← Back to projects

ML/AI · Case Study

Blokus Duo: Deep Search & Reinforcement Learning for a Combinatorial Board Game

A research project comparing four algorithmic approaches: Minimax, MCTS, CNN-augmented MCTS, and PPO, applied to Blokus Duo, a two-player polyomino strategy game with a branching factor that dwarfs Chess and Go.

  • Python
  • PyTorch
  • Keras
  • PettingZoo
  • Stable-Baselines3
  • PPO
  • MCTS
  • CNN
  • Gymnasium

Role: ML engineer + research author  |  Year: 2025

Abstract

Project Overview

This paper evaluates several algorithmic approaches to playing Blokus Duo, a two-player variant of the strategy game Blokus. We implemented and compared four methods: minimax, Monte Carlo Tree Search (MCTS), MCTS enhanced with a convolutional neural network (CNN), and Proximal Policy Optimization (PPO). Each algorithm was trained and tested through large-scale self-play simulations and evaluated against both random agents and human players. Our experiments show that minimax occasionally performed well against humans but was computationally impractical due to the game's large branching factor. PPO achieved moderate success against random play but failed to develop meaningful long-term strategies. Standard MCTS proved stronger but was consistently outperformed by MCTS with CNN, which achieved win rates of 66% as player 1 and 48% as player 2 against the standard MCTS agent. Importantly, the CNN-enhanced MCTS was the only model able to consistently defeat experienced human players. All code was written in Python using Jupyter notebooks, with training and evaluation results stored and shared via GitHub.

Jake Frischmann, Etash Jhanji, Micheal Huang, Sebastian Liu, Alden Bressler, Delia Brown · PGSS Team Project Research Paper

Background & Game Description

What is Blokus Duo?

Blokus Duo is a two-player variant of the polyomino placement game Blokus. Each player owns 21 unique pieces, ranging from a single square up to five-square "pentominoes," and must place them on a 14×14 board, one per turn.

Every placement after the first must touch a corner of one of the player's own previously placed pieces but must not share an edge with any of their own pieces. Pieces may be freely rotated and flipped. The player who places the most total squares wins.

Player 1 starts at position (5, 10) and Player 2 at (10, 5) on the 14×14 board.

Why is it hard for AI?

Blokus Duo has a staggering branching factor. At the start there are ~508 possible moves; by the second turn, ~2,500; and by the third turn, ~3,800. Compare this to Chess (~20–60 per turn) and Go (~250 per turn).
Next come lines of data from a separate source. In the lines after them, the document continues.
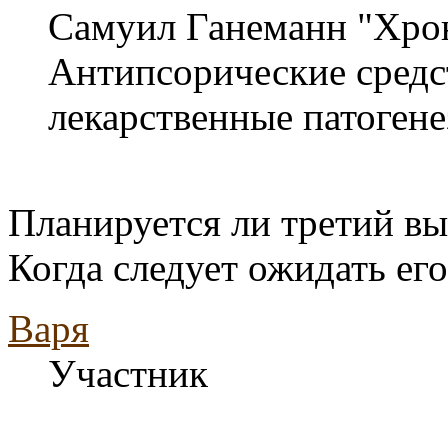
Самуил Ганеманн "Хро
Антипсорические средс
лекарственные патоген
Планируется ли третий в
Когда следует ожидать ег
Варя
Участник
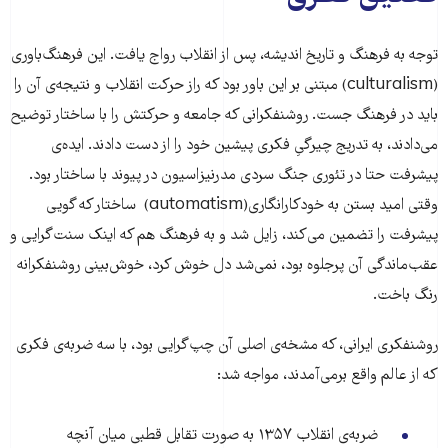
توجه به فرهنگ و تاریخ اندیشه، پس از انقلاب رواج یافت. این فرهنگ‌‌باوری
(culturalism) مبتنی بر این باور بود که راز حرکت انقلاب و نتیجه‌ی آن را
باید در فرهنگ جست. روشنفکرانی که جامعه و حرکتش را با ساختار توضیح
می‌دادند، به تدریج چیرگیِ فکری پیشین خود را از دست دادند. ایده‌ی
پیشرفت حتا در تئوری‌ جنگ سردی مدرنیزاسیون در پیوند با ساختار بود.
وقتی امید بستن به خودکارانگاری(automatism) ساختار که گویی
پیشرفت را تضمین می‌کند، زایل شد و به فرهنگ هم که اینک سنت‌گرایی و
عقب‌ماندگی آن پرجلوه بود، نمی‌شد دل خوش کرد، خوش‌بینی روشنفکرانه
رنگ باخت.
روشنفکری ایرانی، که مشخه‌ی اصلی آن چپ‌گرایی بود، با سه ضربه‌ی فکری
که از عالم واقع برمی‌آمدند، مواجه شد:
ضربه‌ی انقلاب ۱۳۵۷ به صورت تقابل قطبی میان آنچه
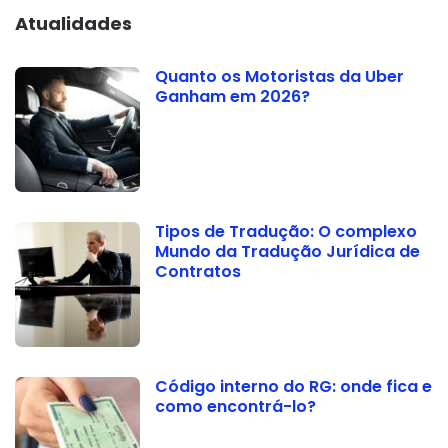
Atualidades
Quanto os Motoristas da Uber
Ganham em 2026?
Tipos de Tradução: O complexo
Mundo da Tradução Jurídica de
Contratos
Código interno do RG: onde fica e
como encontrá-lo?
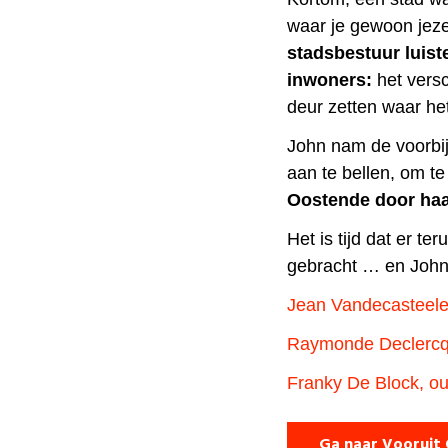
waar je gewoon jezel
stadsbestuur luis
inwoners:
het vers
deur zetten waar he
John nam de voorbij
aan te bellen, om te
Oostende door haa
Het is tijd dat er te
gebracht … en John
Jean Vandecasteele
Raymonde Declercq
Franky De Block, 
Ga naar Vooruit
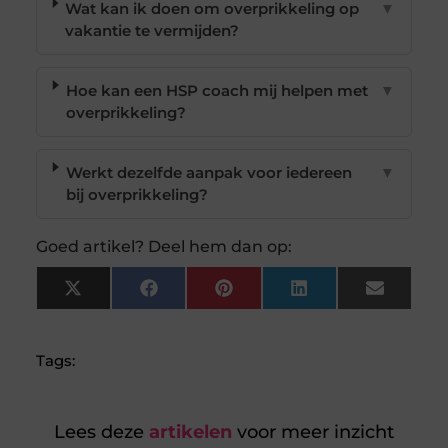
Wat kan ik doen om overprikkeling op
▼
vakantie te vermijden?
Hoe kan een HSP coach mij helpen met
▼
overprikkeling?
Werkt dezelfde aanpak voor iedereen
▼
bij overprikkeling?
Goed artikel? Deel hem dan op:
X
Facebook
Pinterest
LinkedIn
Email
(Twitter)
Tags:
Lees deze
artikelen
voor meer inzicht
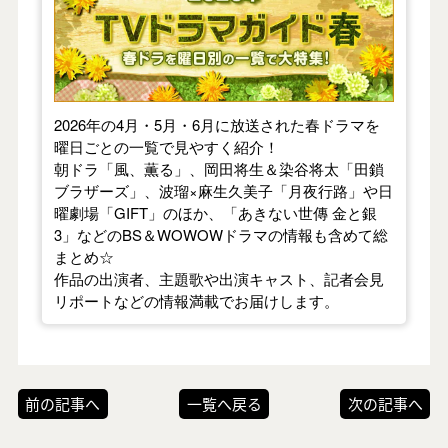
2026年の4月・5月・6月に放送された春ドラマを
曜日ごとの一覧で見やすく紹介！
朝ドラ「風、薫る」、岡田将生＆染谷将太「田鎖
ブラザーズ」、波瑠×麻生久美子「月夜行路」や日
曜劇場「GIFT」のほか、「あきない世傳 金と銀
3」などのBS＆WOWOWドラマの情報も含めて総
まとめ☆
作品の出演者、主題歌や出演キャスト、記者会見
リポートなどの情報満載でお届けします。
前の記事へ
一覧へ戻る
次の記事へ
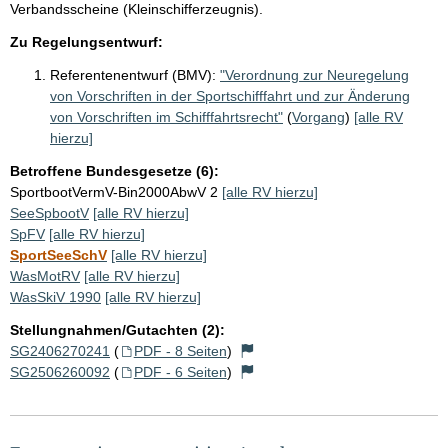
Verbandsscheine (Kleinschifferzeugnis).
Zu Regelungsentwurf:
Referentenentwurf (BMV):
"Verordnung zur Neuregelung
von Vorschriften in der Sportschifffahrt und zur Änderung
von Vorschriften im Schifffahrtsrecht"
(
Vorgang
)
[alle RV
hierzu]
Betroffene Bundesgesetze (6):
SportbootVermV-Bin2000AbwV 2
[alle RV hierzu]
SeeSpbootV
[alle RV hierzu]
SpFV
[alle RV hierzu]
SportSeeSchV
[alle RV hierzu]
WasMotRV
[alle RV hierzu]
WasSkiV 1990
[alle RV hierzu]
Stellungnahmen/Gutachten (2):
SG2406270241
(
PDF - 8 Seiten
)
SG2506260092
(
PDF - 6 Seiten
)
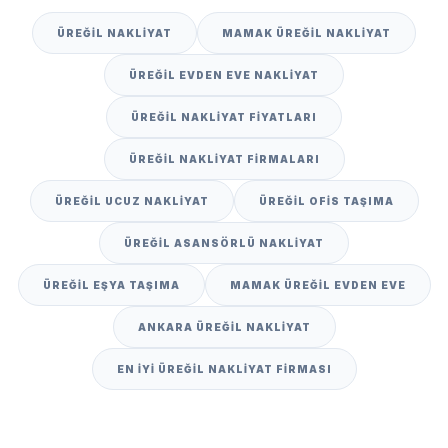
ÜREĞIL NAKLIYAT
MAMAK ÜREĞIL NAKLIYAT
ÜREĞIL EVDEN EVE NAKLIYAT
ÜREĞIL NAKLIYAT FIYATLARI
ÜREĞIL NAKLIYAT FIRMALARI
ÜREĞIL UCUZ NAKLIYAT
ÜREĞIL OFIS TAŞIMA
ÜREĞIL ASANSÖRLÜ NAKLIYAT
ÜREĞIL EŞYA TAŞIMA
MAMAK ÜREĞIL EVDEN EVE
ANKARA ÜREĞIL NAKLIYAT
EN IYI ÜREĞIL NAKLIYAT FIRMASI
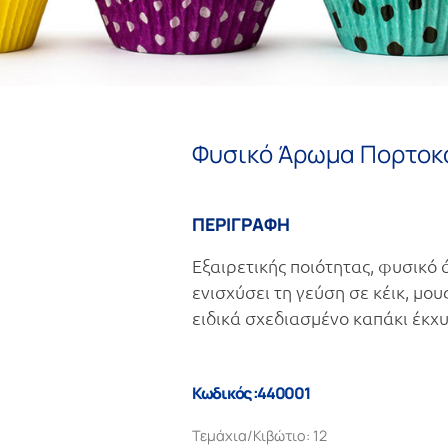
Φυσικό Άρωμα Πορτοκά
ΠΕΡΙΓΡΑΦΗ
Εξαιρετικής ποιότητας, φυσικό 
ενισχύσει τη γεύση σε κέικ, μου
ειδικά σχεδιασμένο καπάκι έκχυ
Κωδικός :440001
Τεμάχια/Κιβώτιο: 12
A conservative estimate of only 500 possible moves over 15 turns yields more possible games than atoms in the human body, meaning exhaustive search is completely infeasible.
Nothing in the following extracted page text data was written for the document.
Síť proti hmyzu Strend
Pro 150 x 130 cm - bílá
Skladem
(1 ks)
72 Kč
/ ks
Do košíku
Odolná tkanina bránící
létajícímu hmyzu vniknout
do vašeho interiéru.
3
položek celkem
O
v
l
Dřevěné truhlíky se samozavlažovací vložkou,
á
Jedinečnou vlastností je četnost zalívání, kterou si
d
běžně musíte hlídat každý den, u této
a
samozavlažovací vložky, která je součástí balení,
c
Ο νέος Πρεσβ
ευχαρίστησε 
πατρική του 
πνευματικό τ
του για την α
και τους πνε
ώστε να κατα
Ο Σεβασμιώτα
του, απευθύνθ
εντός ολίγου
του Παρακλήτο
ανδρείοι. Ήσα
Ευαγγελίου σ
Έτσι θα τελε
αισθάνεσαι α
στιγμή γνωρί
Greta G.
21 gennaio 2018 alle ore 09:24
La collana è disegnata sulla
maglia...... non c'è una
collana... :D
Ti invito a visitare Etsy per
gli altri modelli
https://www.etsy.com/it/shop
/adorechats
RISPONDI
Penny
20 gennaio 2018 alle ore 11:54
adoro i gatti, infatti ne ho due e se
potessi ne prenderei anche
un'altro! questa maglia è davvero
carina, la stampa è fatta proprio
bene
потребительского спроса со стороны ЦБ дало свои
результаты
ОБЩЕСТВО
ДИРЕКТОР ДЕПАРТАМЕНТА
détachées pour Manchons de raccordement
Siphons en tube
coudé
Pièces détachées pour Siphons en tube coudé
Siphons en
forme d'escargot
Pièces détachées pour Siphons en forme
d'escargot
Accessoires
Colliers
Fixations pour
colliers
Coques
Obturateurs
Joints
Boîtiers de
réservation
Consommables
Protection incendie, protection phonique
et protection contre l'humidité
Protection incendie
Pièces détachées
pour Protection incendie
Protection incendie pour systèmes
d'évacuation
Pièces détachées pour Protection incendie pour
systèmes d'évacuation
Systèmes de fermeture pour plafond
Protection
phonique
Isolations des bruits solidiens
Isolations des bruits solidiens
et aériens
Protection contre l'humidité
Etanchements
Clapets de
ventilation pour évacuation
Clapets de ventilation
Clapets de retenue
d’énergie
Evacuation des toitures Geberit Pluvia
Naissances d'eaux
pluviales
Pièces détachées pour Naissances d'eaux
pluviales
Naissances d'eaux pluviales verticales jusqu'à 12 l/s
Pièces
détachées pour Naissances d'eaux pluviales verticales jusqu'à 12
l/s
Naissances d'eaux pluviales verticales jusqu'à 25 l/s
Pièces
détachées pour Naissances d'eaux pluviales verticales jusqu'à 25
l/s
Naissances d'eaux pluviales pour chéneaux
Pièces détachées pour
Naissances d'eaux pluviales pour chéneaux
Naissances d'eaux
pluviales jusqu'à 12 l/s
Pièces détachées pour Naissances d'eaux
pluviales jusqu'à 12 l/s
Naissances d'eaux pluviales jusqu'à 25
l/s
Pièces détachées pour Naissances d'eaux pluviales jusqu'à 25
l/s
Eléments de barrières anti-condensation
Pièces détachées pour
Winning requires long-horizon spatial reasoning: securing territory, blocking opponent corners, and managing piece difficulty across the entire game arc.

Board Layout (14×14)

Each cell is either empty (0), occupied by Player 1 (1), or occupied by Player 2 (2). The starting positions are marked ★.

Player 1 territory (teal)   Player 2 territory (orange)   ★ Starting position

Piece Inventory

Each player holds 21 unique polyominoes, ranging from 1 to 5 squares. The project code assigns them IDs 1–21:

IDNameSquaresOrientations
1i111
2i222
3i332
4quadruple line42
5quintuple line52
6z444
7t444
8l448
9square41
10w54
11p58
12f58
13t554
14x51
15z554
16v554
17u54
18v334
19n58
20y58
21l558

Environment & Code Architecture

The game engine is built around a central Board class (board.py) that manages all game state. The PettingZoo BlokusEnv wrapper (PPO/blokusEnv.py) exposes the environment to RL frameworks.
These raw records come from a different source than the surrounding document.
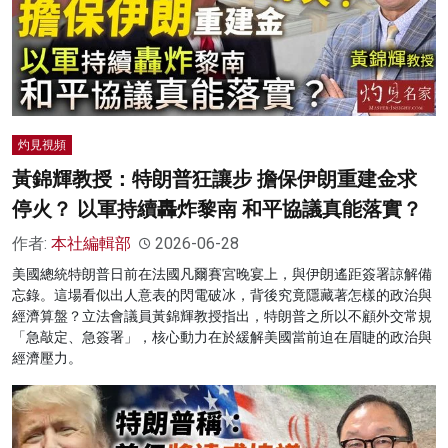
灼見視頻
黃錦輝教授：特朗普狂讓步 擔保伊朗重建金求
停火？ 以軍持續轟炸黎南 和平協議真能落實？
作者:
本社編輯部
2026-06-28
美國總統特朗普日前在法國凡爾賽宮晚宴上，與伊朗遙距簽署諒解備
忘錄。這場看似出人意表的閃電破冰，背後究竟隱藏著怎樣的政治與
經濟算盤？立法會議員黃錦輝教授指出，特朗普之所以不顧外交常規
「急敲定、急簽署」，核心動力在於緩解美國當前迫在眉睫的政治與
經濟壓力。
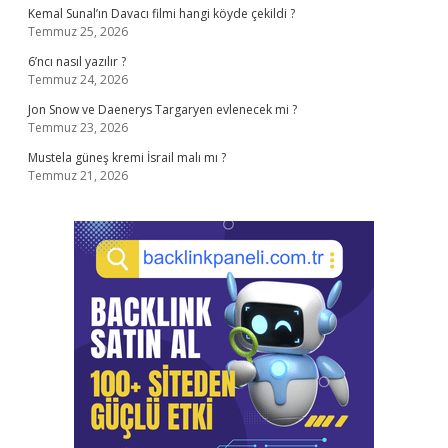
Kemal Sunal’ın Davacı filmi hangi köyde çekildi ?
Temmuz 25, 2026
6’ncı nasıl yazılır ?
Temmuz 24, 2026
Jon Snow ve Daenerys Targaryen evlenecek mi ?
Temmuz 23, 2026
Mustela güneş kremi İsrail malı mı ?
Temmuz 21, 2026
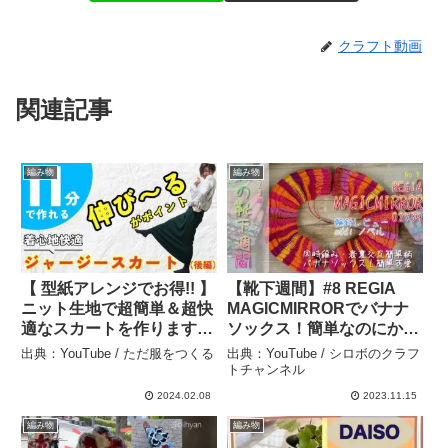
クラフト動画
関連記事
編み物
編み物
【 型紙アレンジでお得!! 】
【靴下週間】#8 REGIA
ニット生地で超簡単＆超快
MAGICMIRRORでバナナ
適なスカートを作ります
ソックス！簡単なのにかわ
（後編）(*´∀`)♪｜ただ服を
よ！使用針addiノベル詳レ
出典：YouTube / ただ服をつくる
出典：YouTube / シロボのクラフ
つくる 洋裁教室 – ただ服
ビュー♪編み方解説◎ – シ
トチャンネル
をつくる
ロボのクラフトチャンネル
2024.02.08
2023.11.15
編み物
編み物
board.py · Board.__init__ Source: ~/repos/BlokusDuo/board.py

The board is a 14×14 list of integers. Each player tracks their available "possible squares," the corner positions where a new piece could legally be anchored, which are incrementally updated rather than recomputed from scratch each turn.

# Board is stored as a 14x14 grid of integers:
#   0 = empty  |  1 = Player 1  |  2 = Player 2
self.board = [[0 for _ in range(s)] for _ in range(s)]

# Each player's reachable corner positions:
# format: [x, y, [NE_open, SE_open, SW_open, NW_open]]
self.possible_squares = [
    [[4, 4, [True, True, True, True]]],    # P1 starts at (5,10)
    [[s-5, s-5, [True, True, True, True]]] # P2 starts at (10,5)
]

# Each player's remaining piece inventory (IDs 0-20)
self.inv = [
    list(range(21)),  # Player 1
    list(range(21))   # Player 2
]

self.score = [0, 0]   # tiles placed by each player
board.py · calculateLegalMoves Source: ~/repos/BlokusDuo/board.py

Move generation is the performance-critical path. Rather than scanning the whole board, it iterates only over pre-tracked "possible squares" (corner attachment points) and checks each piece/orientation combination against placement rules.

def calculateLegalMoves(self, only_fives_rounds=0):
    legal_placements = []
    # Iterate only over proven corner attachment points
    for x, y, [NE, SE, SW, NW] in self.possible_squares[self.turn - 1]:
        if self.board[y][x] != 0:
            continue   # already occupied
        if self.turn in self.getEdgesValues(x, y):
            continue   # would share an edge with own piece

        for piece_num in self.inv[self.turn - 1]:
            for orientation in piece_possible_orientations[piece_num]:
                piece_def = pieces[piece_num][orientation]
                # Try anchoring at each block of the piece
                for dir_idx in range(4):
                    for pieceBlock in piece_def[dir_idx + 1]:
                        center = [x - pieceBlock[0], y - pieceBlock[1]]
                        # validate all squares of the piece from this center
                        # ... (bounds + edge + corner checks)
                        legal_placements.append([center[0], center[1],
                                                 piece_num, orientation])
    return legal_placements
PPO/blokusEnv.py · BlokusEnv.observe Source: ~/repos/BlokusDuo/PPO/blokusEnv.py

For RL training the board is flattened to a 1-D integer array and concatenated with the piece inventory. The observation is always returned from the current agent's perspective. Player 2's view is a board-flipped mirror of Player 1's, so a single policy network can handle both roles.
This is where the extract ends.